The withholding tax on service fees provided for in s51A-s51H of the Income Tax Act was expected to commence on 1 January 2017.

In this regard, it was envisaged that the local recipient of services would generally have to withhold 15% of the fee payable to the non-resident service provider, (subject to the application of a relevant international tax treaty).

Section 51B of the Income Tax Act, which was meant to be effective from 1 January 2017, makes provision for a final withholding tax on services fees calculated at the rate of 15% of the amount of any service fee that is paid by any person to or for the benefit of any foreign person, to the extent that an amount is regarded as having been received by or accrued to that person from a source within South Africa.

The Budget proposes the withdrawal of the withholding tax on service fees from the Income Tax Act. The reason for the concession is that the introduction of the withholding tax on service fees has resulted in uncertainty on the application of domestic tax law and taxing rights under tax treaties. Accordingly, it is proposed that the withholding tax on service fees be included in the reportable arrangements provisions in the Tax Administration Act, No 28 of 2011 (TAA).

It is interesting to note that the proposal accords with Notice No 140 in Government Gazette 39650, published by SARS on 3 February 2016 in terms of s35(2) of the TAA (Notice), which lists an additional reportable arrangement that was not included in previous notices. The Notice is largely aimed at non-resident service providers who physically provide services in South Africa to residents, (or permanent establishments of non-residents) via individual non-residents sent to South Africa.

Foreign companies and collective investment schemes

Collective Investment Schemes (CIS) are regulated in terms of the Collective Investment Schemes Control Act, No 45 of 2002 and are schemes in terms of which two or more investors pool their resources by investing in a company or trust for their joint benefit while sharing the risk and the benefit of investment in proportion to their participatory interest in a portfolio of a scheme.

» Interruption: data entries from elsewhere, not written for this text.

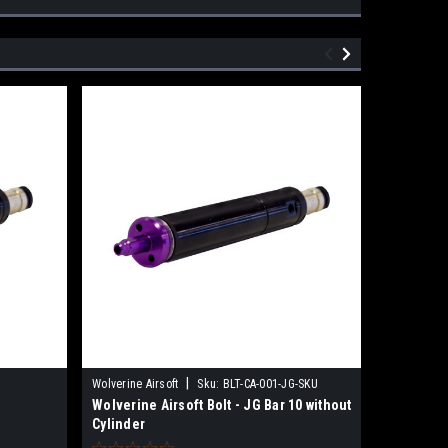
|
Wolverine Airsoft
Sku:
BLT-CA-001-JG-SKU
Sku:
MLT-P
Wolverine Airsoft Bolt - JG Bar 10 without
Wolverin
Cylinder
for Reape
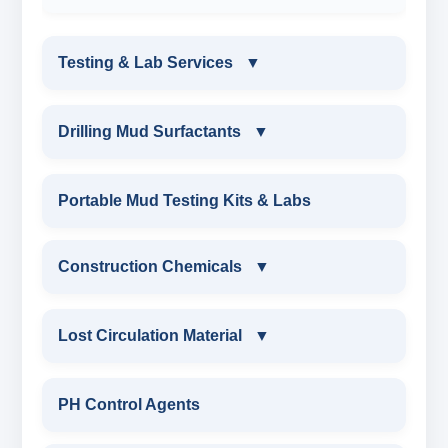
Testing & Lab Services
▼
TESTING & LAB SERVICES
Drilling Mud Surfactants
▼
ENVIRONMENTAL TESTING MONITORINGS
DRILLING MUD SURFACTANTS
Portable Mud Testing Kits & Labs
WATER & NOISE
ANIONIC SURFACTANT
Construction Chemicals
▼
DRILLING CHEMICALS & DRILLING FLUIDS
CATIONIC SURFACTANT
CONSTRUCTION CHEMICALS
Lost Circulation Material
▼
RUBBERS & PLASTICS
WATER PROOFING COMPOUND
LOST CIRCULATION MATERIAL
PH Control Agents
FIRE RETARDANCY & MOISTURE
SODIUM NAPTHALENE
RESISTANCE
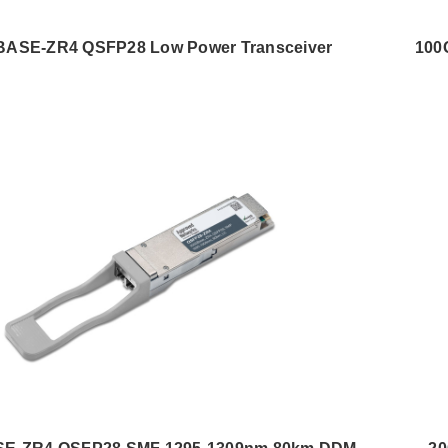
BASE-ZR4 QSFP28 Low Power Transceiver
100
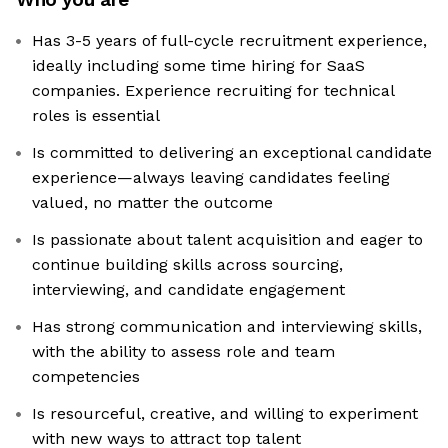
Has 3-5 years of full-cycle recruitment experience,
ideally including some time hiring for SaaS
companies. Experience recruiting for technical
roles is essential
Is committed to delivering an exceptional candidate
experience—always leaving candidates feeling
valued, no matter the outcome
Is passionate about talent acquisition and eager to
continue building skills across sourcing,
interviewing, and candidate engagement
Has strong communication and interviewing skills,
with the ability to assess role and team
competencies
Is resourceful, creative, and willing to experiment
with new ways to attract top talent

In terms of the definition of ‘person’ in s1 of the Income Tax Act, each portfolio in a CIS is defined as a separate person for tax purposes. As such, CISs may hold shares in other companies, including foreign companies. 

Section 9D of the Income Tax Act is the anti-avoidance provision aimed at preventing South African residents from excluding tainted forms of taxable income from the South African tax net through investment into controlled foreign companies (CFC). More specifically, s9D(2) of the Income Tax Act provides that an amount equal to the net income of a CFC, shall be included in the South African resident’s income in the proportion of such resident’s participation rights to the total participation rights in the company.

As s9D of the Income Tax Act taxes South African owners of foreign-owned entities on amounts equal to those entities earned income, s9D results in adverse consequences for CISs that hold shares in foreign CISs.

As there is uncertainty as to whether it is the local fund or the investor in the local fund that should be considered to be the holder of the participation rights in the foreign collective investment scheme, it is proposed that CISs be excluded from applying s9D of the Income Tax Act to investments made in foreign companies.